MASA DEPAN DPD RI :
Analisis Perkembangan Peran dan Fungsi DPD RI antara Regulasi dan Realitas
Dalam perjalanan sejarah ketatanegaraan Indonesia niat untuk mewujudkan lembaga perwakilan daerah telah berjalan sejak Senat RIS (Republik Indonesia Serikat), lalu perwakilan kelompok utusan daerah, sampai pada perkembangan reformasi yang membawa pada perubahan penting yang salah satunya memunculkan lembaga negara baru yaitu Dewan Perwakilan Daerah Republik Indonesia (DPD RI) yang dipilih secara langsung oleh rakyat. Namun seiring perjalanan waktu, penulis menilai manifestasi dari lembaga ini yang kembali memberi harapan masyarakat daerah bahwa permasalahan daerah dapat diperjuangkan ditingkat nasional, namun belum berjalan secara maksimal dan setengah hati.
Regulasi peran dalam Bikameral setengah hatiÂ
Menurut Kozier Barbara, peran adalah seperangkat tingkah laku yang diharapkan oleh orang lain terhadap seseorang sesuai kedudukannya dalam suatu sistem, deskripsi sosial tentang siapa kita dan kita siapa. Peran menjadi bermakna ketika dikaitkan dengan orang lain, komunitas sosial atau politik. Peran adalah kombinasi yakni posisi dan pengaruh.
Ide awal pembentukan DPD adalah DPD RI sebagai penyambung lidah daerah di level nasional, yang berbeda dengan DPR RI, karena DPR RI adalah representasi partai politik, sedangkan DPD RI adalah representasi daerah.

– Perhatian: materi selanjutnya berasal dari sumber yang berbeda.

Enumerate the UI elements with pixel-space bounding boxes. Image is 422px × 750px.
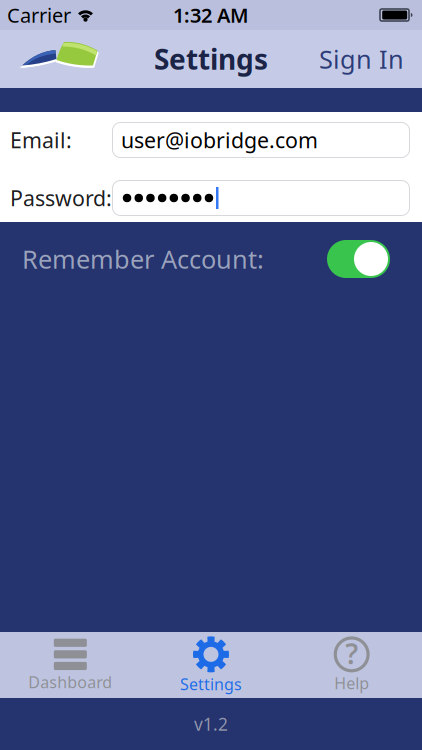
staticText: Help (334, 672, 369, 694)
button[interactable]: Sign In (319, 42, 422, 76)
button[interactable]: Remember Account (327, 240, 390, 278)
staticText: ? (345, 635, 358, 672)
staticText: Dashboard (28, 671, 112, 693)
button[interactable]: Dashboard (0, 632, 141, 698)
staticText: user@iobridge.com (121, 126, 318, 154)
staticText: 1:32 AM (173, 2, 249, 28)
staticText: Sign In (319, 42, 404, 76)
staticText: Password: (10, 184, 112, 212)
staticText: Remember Account: (22, 242, 264, 276)
staticText: Carrier (7, 2, 71, 28)
button[interactable]: Settings (141, 632, 281, 698)
staticText: Email: (10, 126, 72, 154)
staticText: v1.2 (194, 712, 228, 736)
button[interactable]: Help (281, 632, 422, 698)
staticText: Settings (180, 673, 242, 695)
staticText: Settings (154, 40, 268, 78)
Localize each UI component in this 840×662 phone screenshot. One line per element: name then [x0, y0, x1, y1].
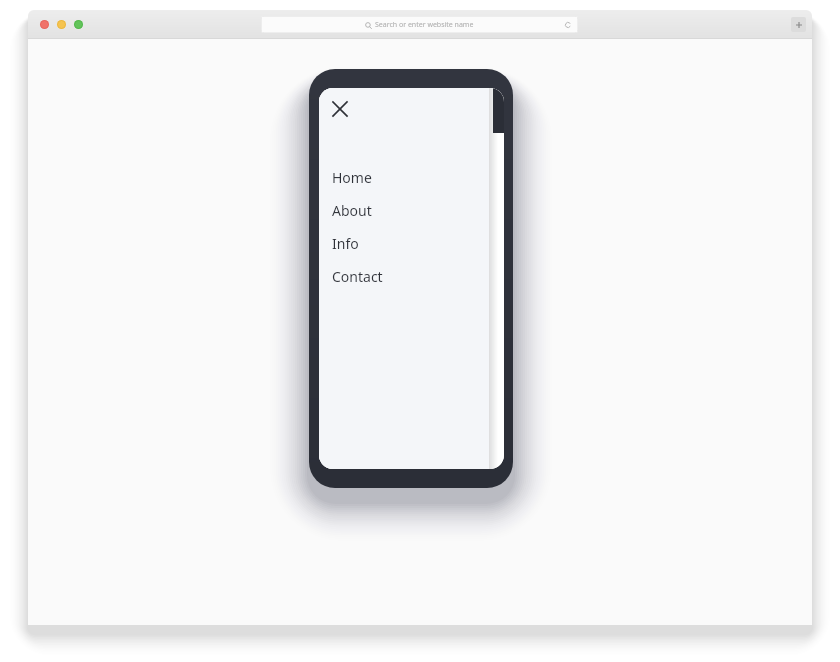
staticText: Search or enter website name [375, 20, 474, 30]
staticText: About [332, 201, 372, 220]
button[interactable]: Window control [57, 20, 66, 29]
staticText: Home [332, 168, 372, 187]
other: Reload [564, 21, 572, 29]
button[interactable]: Search or enter website name [261, 16, 578, 33]
button[interactable]: Window control [40, 20, 49, 29]
button[interactable]: Info [319, 227, 489, 260]
button[interactable]: Contact [319, 260, 489, 293]
button[interactable]: New tab [791, 17, 806, 32]
staticText: Contact [332, 267, 383, 286]
button[interactable]: Close menu [326, 95, 353, 122]
button[interactable]: Home [319, 161, 489, 194]
button[interactable]: Window control [74, 20, 83, 29]
staticText: Info [332, 234, 359, 253]
button[interactable]: About [319, 194, 489, 227]
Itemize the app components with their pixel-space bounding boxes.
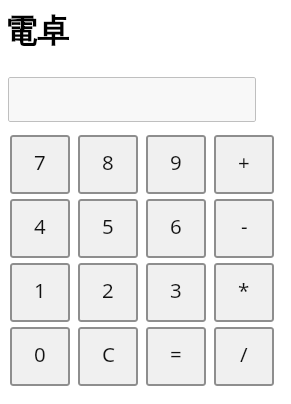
button[interactable]: 4: [10, 199, 70, 258]
staticText: 5: [102, 212, 114, 240]
staticText: *: [238, 276, 250, 304]
staticText: 6: [170, 212, 182, 240]
button[interactable]: 1: [10, 263, 70, 322]
button[interactable]: 9: [146, 135, 206, 194]
staticText: /: [240, 340, 248, 368]
button[interactable]: -: [214, 199, 274, 258]
button[interactable]: 7: [10, 135, 70, 194]
staticText: 電卓: [5, 11, 69, 51]
staticText: 4: [34, 212, 46, 240]
button[interactable]: [8, 77, 256, 122]
button[interactable]: 0: [10, 327, 70, 386]
staticText: 7: [34, 148, 46, 176]
staticText: 2: [102, 276, 114, 304]
button[interactable]: =: [146, 327, 206, 386]
staticText: 8: [102, 148, 114, 176]
staticText: 3: [170, 276, 182, 304]
button[interactable]: +: [214, 135, 274, 194]
staticText: 9: [170, 148, 182, 176]
button[interactable]: 8: [78, 135, 138, 194]
staticText: 0: [34, 340, 46, 368]
button[interactable]: 5: [78, 199, 138, 258]
staticText: 1: [34, 276, 46, 304]
button[interactable]: 6: [146, 199, 206, 258]
staticText: =: [170, 340, 182, 368]
staticText: C: [102, 340, 115, 368]
button[interactable]: 2: [78, 263, 138, 322]
button[interactable]: C: [78, 327, 138, 386]
button[interactable]: /: [214, 327, 274, 386]
staticText: +: [238, 148, 250, 176]
button[interactable]: 3: [146, 263, 206, 322]
staticText: -: [241, 212, 248, 240]
button[interactable]: *: [214, 263, 274, 322]
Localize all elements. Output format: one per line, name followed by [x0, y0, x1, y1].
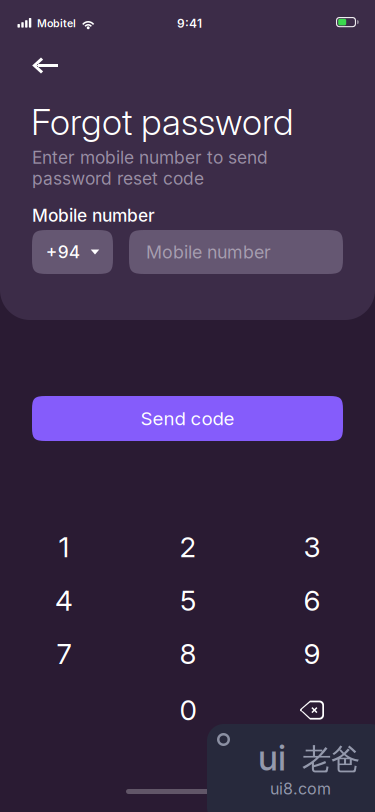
staticText: 8	[180, 637, 196, 671]
staticText: 7	[56, 637, 72, 671]
staticText: Mobile number	[32, 205, 155, 226]
staticText: Forgot password	[31, 100, 294, 144]
staticText: 2	[180, 530, 196, 564]
staticText: Enter mobile number to send password res…	[32, 147, 268, 189]
button[interactable]: 9	[250, 627, 374, 681]
button[interactable]: 5	[126, 574, 250, 627]
button[interactable]: 1	[2, 520, 126, 574]
staticText: 1	[58, 530, 70, 564]
button[interactable]: Mobile number	[129, 230, 343, 274]
button[interactable]: 0	[126, 683, 250, 737]
staticText: 0	[180, 693, 196, 727]
staticText: 9	[304, 637, 320, 671]
button[interactable]: Send code	[32, 396, 343, 441]
button[interactable]: 7	[2, 627, 126, 681]
staticText: 3	[304, 530, 320, 564]
button[interactable]: 4	[2, 574, 126, 627]
staticText: Mobile number	[146, 241, 271, 263]
staticText: 4	[55, 584, 73, 618]
staticText: 5	[180, 584, 196, 618]
button[interactable]: 2	[126, 520, 250, 574]
staticText: ui8.com	[270, 779, 331, 798]
button[interactable]: Delete	[250, 681, 374, 740]
staticText: 9:41	[177, 16, 202, 30]
staticText: Mobitel	[37, 17, 76, 30]
staticText: Send code	[140, 407, 234, 430]
button[interactable]: 8	[126, 627, 250, 681]
button[interactable]: 3	[250, 520, 374, 574]
button[interactable]: 6	[250, 574, 374, 627]
button[interactable]: Back	[0, 43, 72, 88]
button[interactable]: +94	[32, 230, 113, 274]
staticText: 6	[304, 584, 320, 618]
staticText: +94	[46, 242, 80, 262]
staticText: 老爸	[302, 741, 360, 778]
staticText: ui	[258, 737, 286, 779]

Peran DPD RI diharapkan menjadi salah satu kamar dari sistem parlemen dua kamar dalam format baru perwakilan politik Indonesia. DPD adalah parlemen yang mewakili wilayah atau daerah dalam hal ini provinsi, tetapi struktur ini tidak sepenuhnya mencerminkan sistem bikameral. DPD yang semestinya salah satu kamar dari sistem dua kamar, tidak mempunyai kewenangan yang memadai.Â
Kewenangan DPD hanya terbatas pada kekuasaan-kekuasaan yang berkaitan dengan otonomi daerah, hubungan pusat dan daerah, pembentukan dan pemekaran serta penggabungan daerah, pengelolaan sumber daya alam dan sumber ekonomi lainnya, serta masalah perimbangan keuangan Pusat dan Daerah (Pasal 22 Undang-Undang Dasar 1945). Di luar itu, kekuasaan DPD hanya memberi pertimbangan kepada DPR.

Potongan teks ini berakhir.